By Scott Schweinfurth
Type of game: Puzzle
Rating: 5 out of 5 hands
In a galaxy far, far away… they need sewer systems, too. Corporation Incorporated builds them. Everyone knows their drivers — the brave men and women who fear no danger and would, if the pay was good enough, even fly through Hell. Now you can join them. You will gain access to prefabricated spaceship components cleverly made from sewer pipes. Can you build a space ship durable enough to weather storms of meteors? Armed enough to defend against pirates? Big enough to carry a large crew and valuable cargo? Fast enough to get there first?
Of course, you can. Become a Galaxy Trucker. It’s loads of fun.

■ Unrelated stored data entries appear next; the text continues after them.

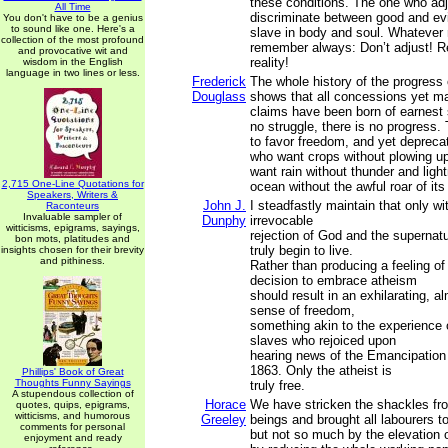
these conditions. The one who ad
All Time
discriminate between good and ev
You don't have to be a genius
to sound like one. Here's a
slave in body and soul. Whatever
collection of the most profound
remember always: Don’t adjust! Re
and provocative wit and
reality!
wisdom in the English
language in two lines or less.
Frederick
The whole history of the progress 
Douglass
shows that all concessions yet m
claims have been born of earnest s
no struggle, there is no progress
to favor freedom, and yet depreca
who want crops without plowing up
want rain without thunder and ligh
2,715 One-Line Quotations for
ocean without the awful roar of it
Speakers, Writers &
John J.
I steadfastly maintain that only w
Raconteurs
Invaluable sampler of
Dunphy
irrevocable
witticisms, epigrams, sayings,
rejection of God and the supernat
bon mots, platitudes and
truly begin to live.
insights chosen for their brevity
and pithiness.
Rather than producing a feeling of
decision to embrace atheism
should result in an exhilarating, a
sense of freedom,
something akin to the experience
slaves who rejoiced upon
hearing news of the Emancipation
1863. Only the atheist is
Phillips' Book of Great
Thoughts Funny Sayings
truly free.
A stupendous collection of
Horace
We have stricken the shackles f
quotes, quips, epigrams,
witticisms, and humorous
Greeley
beings and brought all labourers 
comments for personal
but not so much by the elevation 
enjoyment and ready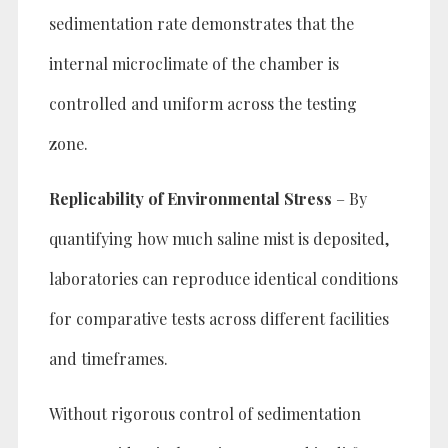
sedimentation rate demonstrates that the
internal microclimate of the chamber is
controlled and uniform across the testing
zone.
Replicability of Environmental Stress
– By
quantifying how much saline mist is deposited,
laboratories can reproduce identical conditions
for comparative tests across different facilities
and timeframes.
Without rigorous control of sedimentation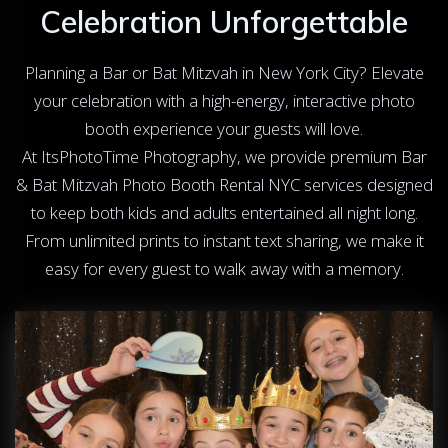
Celebration Unforgettable
Planning a Bar or Bat Mitzvah in New York City? Elevate
your celebration with a high-energy, interactive photo
booth experience your guests will love.
At ItsPhotoTime Photography, we provide premium Bar
& Bat Mitzvah Photo Booth Rental NYC services designed
to keep both kids and adults entertained all night long.
From unlimited prints to instant text sharing, we make it
easy for every guest to walk away with a memory.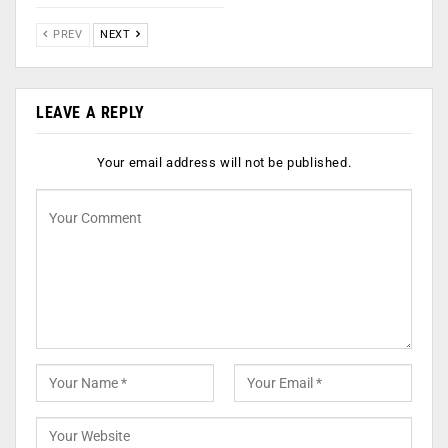
PREV
NEXT
LEAVE A REPLY
Your email address will not be published.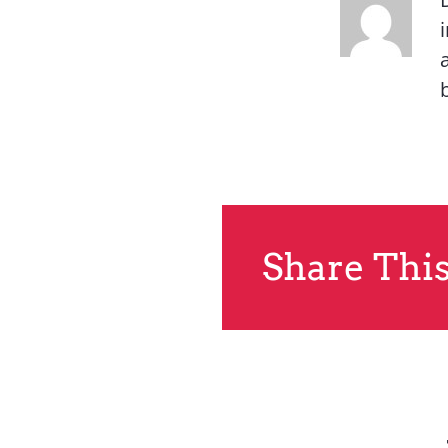
Share This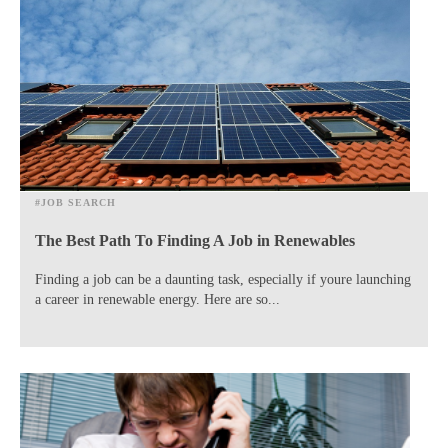
#JOB SEARCH
The Best Path To Finding A Job in Renewables
Finding a job can be a daunting task, especially if youre launching
a career in renewable energy. Here are so...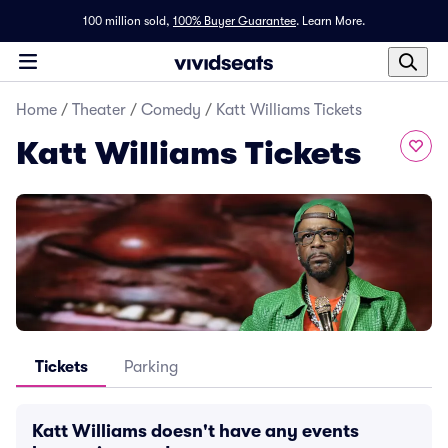
100 million sold,
100% Buyer Guarantee
.
Learn More.
Home
/
Theater
/
Comedy
/
Katt Williams Tickets
Katt Williams Tickets
Tickets
Parking
Katt Williams doesn't have any events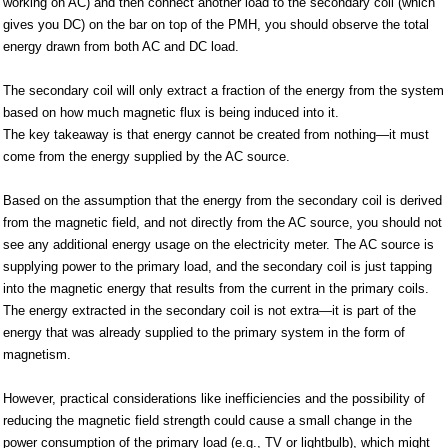
working on AC) and then connect another load to the secondary coil (which
gives you DC) on the bar on top of the PMH, you should observe the total
energy drawn from both AC and DC load.
The secondary coil will only extract a fraction of the energy from the system
based on how much magnetic flux is being induced into it.
The key takeaway is that energy cannot be created from nothing—it must
come from the energy supplied by the AC source.
Based on the assumption that the energy from the secondary coil is derived
from the magnetic field, and not directly from the AC source, you should not
see any additional energy usage on the electricity meter. The AC source is
supplying power to the primary load, and the secondary coil is just tapping
into the magnetic energy that results from the current in the primary coils.
The energy extracted in the secondary coil is not extra—it is part of the
energy that was already supplied to the primary system in the form of
magnetism.
However, practical considerations like inefficiencies and the possibility of
reducing the magnetic field strength could cause a small change in the
power consumption of the primary load (e.g., TV or lightbulb), which might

Galaxy Trucker is a 2-4 person game divided into two phases. In the first phase, players (or “truckers”) will build their ships by grabbing tiles from a communal pool and adding them to their ships layout. In the second phase, the ships are put to the test, flying a route randomly determined by a card draw. During the route, the truckers may encounter pirates, smugglers, space dust, asteroids, or new planets from which to collect cargo.
I love Galaxy Trucker and my favorite part is the first phase. Galaxy Trucker employs a mechanism that I rarely see in board games: real time. A pile of components is placed into the center of the play area face down, and when the game starts players grab a tile, bring it back to their play mat, and then turn it over and see if they want to add it to their ship. If yes, then they add the component to any available legal spot. If not, they place it back into the center pile face up. Tiles cannot be rearranged once placed. I love this part, as my friends and I frantically go through the components trying to make the best possible ship for a route we know little to nothing about. Should we be focusing on weapons? Engines? Cargo space? Crew? At the beginning of the phase you won’t have any idea, but after you’ve placed a few tiles, you can look at the route cards three at a time to get an idea. However, since the game is in real time, you will be looking at cards while the other players continue to build their ships. The knowledge of what you are going to need may very well cost you the opportunity to get them, and I love that fact. There are so many choices to make in Galaxy Trucker. I personally feel that the indicator of a good game is when it’s over you can look back and find the choice (or choices) where you went wrong, and I think Galaxy Trucker has this in spades. Once you are finished building your ship, you grab the 1st position tile. Players continue building until all but one of the position tiles have been collected, at which point the last player has 30 seconds to finish their ship.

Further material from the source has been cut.